А вечор Улька рассказывала о том, что Степан Огнев с артельщиками порешили в долине на песчанике, около плотины, соорудить мельницу. Они уже выхлопотали у районных властей старый амбар, и Николай Пырякин на тракторе половину бревен перетащил к плотине.

– А тебе что? – грубо спросил Маркел.

– Мне? Да я что? Я говорю только, – Улька засмеялась.

– Слухи вон про тебя неладные по селу ходят.

Улька глаза под стол опустила.

– Ну, и собирай слухи… При таком дураке-муженьке пойдут слухи. Состряпал сынка на погибель другим.

– Ульяна! – цыкнул Маркел. – Ты вот что: в долину – довольно. А пойдешь – не приходи больше.

– Хорошо…

Улька выскочила из-за стола, кинулась на полати за бекешкой… на картуз Маркела ногой стала.

– На картуз встала, не видишь.

– Картуз! Шовях коровий, – она швырнула картуз ногой.

– Ульяна!

– Ну, что – Ульяна? Сроду была Ульяной! Ну?

Она уже стояла на пороге, когда Маркел догадался, что она уходит. Поднялся из-за стола, хотел сказать: «Останься!» – но Улька вильнула подолом платья, крепко хлопнула дверью и скрылась на улице.

Сегодня она не приходила обедать. Сегодня Маркел то и дело отрывался от пчел, напряженно всматриваясь в долину, думал об Ульке, отыскивал ее среди человеческого муравейника.

Кроме этого, у него была и другая забота. Несколько дней тому назад Чижик собрал всех пчеловодов и предложил разбиться на две партии: одна должна отправиться в Долинный дол, другая останется в селе. Пчеловоды, несмотря на сушь, готовились к взятку меда с липы. Маркелу досталось ехать в Долинный дол.

«Сушь ведь», – думал он и тут же начал отнекиваться:

– Да куда я поеду? Чай, у меня служба: храм божий за собой не потащишь?

– Ну, ты чего-нибудь одно, – обрезал его Чижик, – пчел води аль свечами торгуй.

– А поменяться… с кем поменяться бы?

Ни один пчеловод не согласился поменяться с Маркелом.

– Эх, богохульники, – сказал он.

С тем и ушел с собрания, но в Долинный дол пчел не повез.

Всматриваясь в долину, он частенько поворачивался к пчельнику Чижика. Пчельник находился с полверсты от Маркела. – и там Чижик с компанией выставил целую армию пчел. Он совсем недавно заходил к Маркелу, предупредил:

– Уходи, Маркел Петрович. Съедим твоих пчел. Ты подчинись. Пчеловод ты молодой, не знаешь, что можем сделать.

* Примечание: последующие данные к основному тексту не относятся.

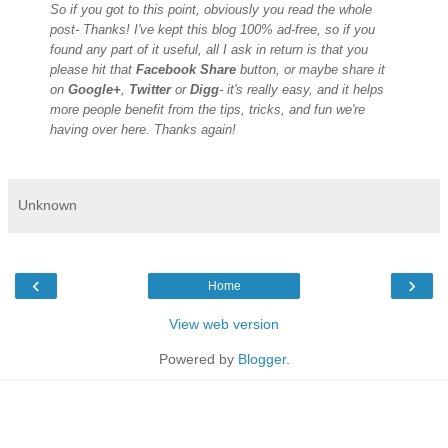
So if you got to this point, obviously you read the whole
post- Thanks! I've kept this blog 100% ad-free, so if you
found any part of it useful, all I ask in return is that you
please hit that
Facebook Share
button, or maybe share it
on
Google+
,
Twitter
or
Digg
- it's really easy, and it helps
more people benefit from the tips, tricks, and fun we're
having over here. Thanks again!
Unknown
‹
›
Home
View web version
Powered by
Blogger
.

Всех пчел зауничтожим.

– Эх, да что это зла у вас сколько? – гнусил Маркел.

– Смуту ты вводишь: на тебя глядя, и другой, что захочет, то и делать будет.

– На вас грех.

– Ну, гляди, – пригрозил Чижик и ушел к себе, затем долго чем-то из ведра брызгал пчел: откроет улей, брызнет и закроет.

«Должно быть, водой: жара», – думает Маркел.

Вдруг над ним, зло жужжа, пулей пронеслась пчела.

Маркел проследил за ее полетом:

«Чужая, проклит!» – решил он и тут же, ошарашенный, заметался по пчельнику: чужие пчелы замелькали над его головой, облепили ульи, а около летков уже шел самый настоящий бой – пчелы Маркела, растревоженные прилетом чужих, обороняясь, кинулись и, свиваясь черным клубочком, загудели в драке.

– Проклятые! Ах, сатаны! Ах, сатаны! Натравили, сатаны! – Маркел сначала растерялся, потом кинулся к ульям, быстро зарешетил летки и, надев варьгу, опустился на колени и, будто строгая рубанком, начал давить рукой чужих пчел. Пчелы гудели, вились, жалили его в лицо, шею, со злым жужжанием лезли под рубашку. Воздух посерел от их налета. Маркел вскочил и побежал в шалаш. В шалаше у него был разведен для мышей мышьяк с медом. Он быстро разлил его в черепки и расставил около ульев. Почуяв запах меда, пчелы кинулись на черепки и, забирая сладкую жижицу, полетели в свои ульи.